The aim, the Commission said, is to safeguard supply to households and essential users like hospitals and key industries.
The European Commission urged member states on Wednesday to reduce their gas use by 15% from August 1 of this year until 31 March 2023 to ensure they can cope in the event of a total gas cut-off from Russia.
The voluntary measure is part of the highly-anticipated Save Gas for a Safe Winter plan presented in Brussels over worries that the EU will struggle to not only fill in gas storage capacities before the onset of winter but also fail to secure enough additional supplies to fill in the gaps during the colder months.
The aim, the Commission said, is to safeguard supply to households and essential users like hospitals and key industries with all economic actors, including citizens, also urged to think about their own behaviour.
Commission chief Ursula von der Leyen underlined that although some member states are more directly exposed to Russian gas and are therefore more vulnerable to disruptions, all member states "will suffer" if the bloc fails to act together as it would have an impact on the single market and the economy and tehfore employment.
"It's important that all member states contribute in the saving, the storing and are ready to share gas," she said.
'Make it safely through the winter'
As part of the proposal, member states would have to submit national energy plans to the Commission by the end of September and provide an update every two months. Countries requesting solidarity gas supplies will be required to demonstrate the measures they have taken to reduce demand domestically.
The proposed legislation would also grant the Commission the power to declare a 'Union alert' on security of supply and to impose a mandatory gas demand reduction on all member states if they fail to cut back enough voluntarily.
This alert would be triggered when "there is a substantial risk of severe gas shortage or an exceptionally high gas demand", the Commission said in a statement.
Von der Leyen explained that a 15% reduction in gas consumption equates to about 45 billion cubic metres (bcm) of gas — Russia delivered about 150 bcm of gas to the EU in 2021 — and that it would enable the bloc to "make it safely through the winter" in case of a complete cut-off from Russia. It would also avoid the need to impose forced curtailment measures that could see some industries compelled to slow down production to save energy.
The Commission's proposal will be discussed by EU ministers during an extraordinary energy summit on 26 July.
Gas storage filled to 65%
The EU and its Western partners have accused Russia of weaponising gas supplies to Europe in retaliation against sanctions imposed over its ongoing military attack on Ukraine. The bloc has put an embargo on Russian oil which will come into force at the end of the year and which should result in a 90% cut in imports. It has, however, steered clear of imposing sanctions on Russian gas.
Yet, 12 member states have already had their Russian gas supplies either partially or completely cut off.
In response, the Commission says it stands ready to coordinate joint purchases of gas for member states and has also struck supply deals with a number of other suppliers including the US, Norway, Azerbaijan, Qatar and Israel.
The bloc has also already committed to filling in gas storage capacities to at least 80% before 1 November but concerns are growing that it will be a hard task as Russia provides 40% of the bloc's imported gas and that infrastructure to receive liquified natural gas from alternative sources is largely lacking.
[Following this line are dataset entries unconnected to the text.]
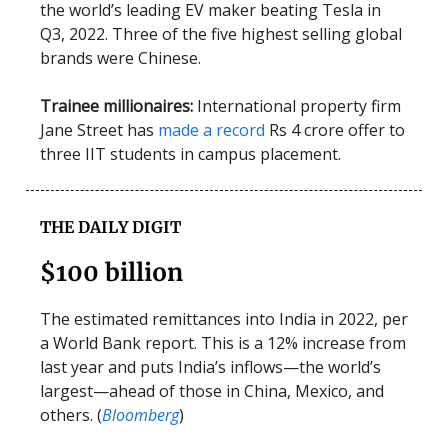
the world’s leading EV maker beating Tesla in
Q3, 2022. Three of the five highest selling global
brands were Chinese.
Trainee millionaires:
International property firm
Jane Street has
made a record
Rs 4 crore offer to
three IIT students in campus placement.
THE DAILY DIGIT
$100 billion
The estimated remittances into India in 2022, per
a World Bank report. This is a 12% increase from
last year and puts India’s inflows—the world’s
largest—ahead of those in China, Mexico, and
others. (
Bloomberg
)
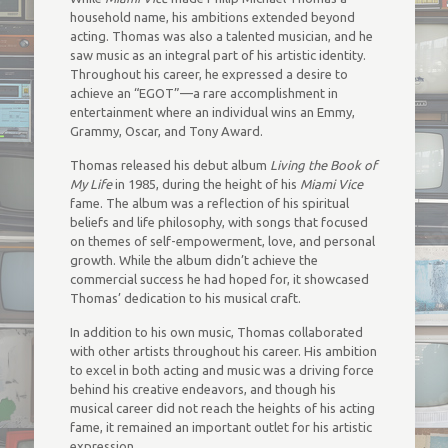
household name, his ambitions extended beyond
acting. Thomas was also a talented musician, and he
saw music as an integral part of his artistic identity.
Throughout his career, he expressed a desire to
achieve an “EGOT”—a rare accomplishment in
entertainment where an individual wins an Emmy,
Grammy, Oscar, and Tony Award.
Thomas released his debut album
Living the Book of
My Life
in 1985, during the height of his
Miami Vice
fame. The album was a reflection of his spiritual
beliefs and life philosophy, with songs that focused
on themes of self-empowerment, love, and personal
growth. While the album didn’t achieve the
commercial success he had hoped for, it showcased
Thomas’ dedication to his musical craft.
In addition to his own music, Thomas collaborated
with other artists throughout his career. His ambition
to excel in both acting and music was a driving force
behind his creative endeavors, and though his
musical career did not reach the heights of his acting
fame, it remained an important outlet for his artistic
expression.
Gazprom, Russia's state-owned gas company, warned this week that its deliveries via Nord Stream 1, the pipeline through which about a third of Russian gas transits to Europe, would be cut some more after operations restart on Thursday following a planned 10-day maintenance break.
European Commissioner for Energy Kadri Simson told reporters that gas storage capacities in the EU are now filled to about 65% but that further reduction of Russian gas deliveries will make reaching the 80% target "very challenging."
Failing to adequately fill in storage capacities means "we risk ending this winter with empty storage which will be impossible to refill in time for the next heating season," she stressed.
Other measures member states can take include switching from gas to other energy sources, with a priority for renewables and cleaner fuels.
The Commission chief flagged for instance that renewable energy capacity reached about 20 Gigawatts since the beginning of the year, which is "around about 4 bcm (of Russian gas) replaced by renewables by now."
But substituting gas could also mean extending nuclear and coal power plants, as several member states have already announced, the Commission said.
'Give up a few comforts'
Finally, von der Leyen and the three commissioners who unveiled the plan also took great pains to emphasise that everyone has a role to play to save gas over this summer and during the winter.
Simson flagged for instance that there "is considerable potential for the public sector to reduce demand".
Additionally, Frans Timmermans, the Executive Vice-President of the Commission in charge of the European Green Deal, stressed, "many of the possible savings are no-regret measures" that citizens can make such as switching off the lights and other electrical appliances, increasing the air-conditioning temperatures and decreasing the heating temperature.
"We remain masters of our destiny if we really do this," he went on, arguing that if Europeans "give up a few comforts", the bloc would "avoid a full-blown crisis next winter."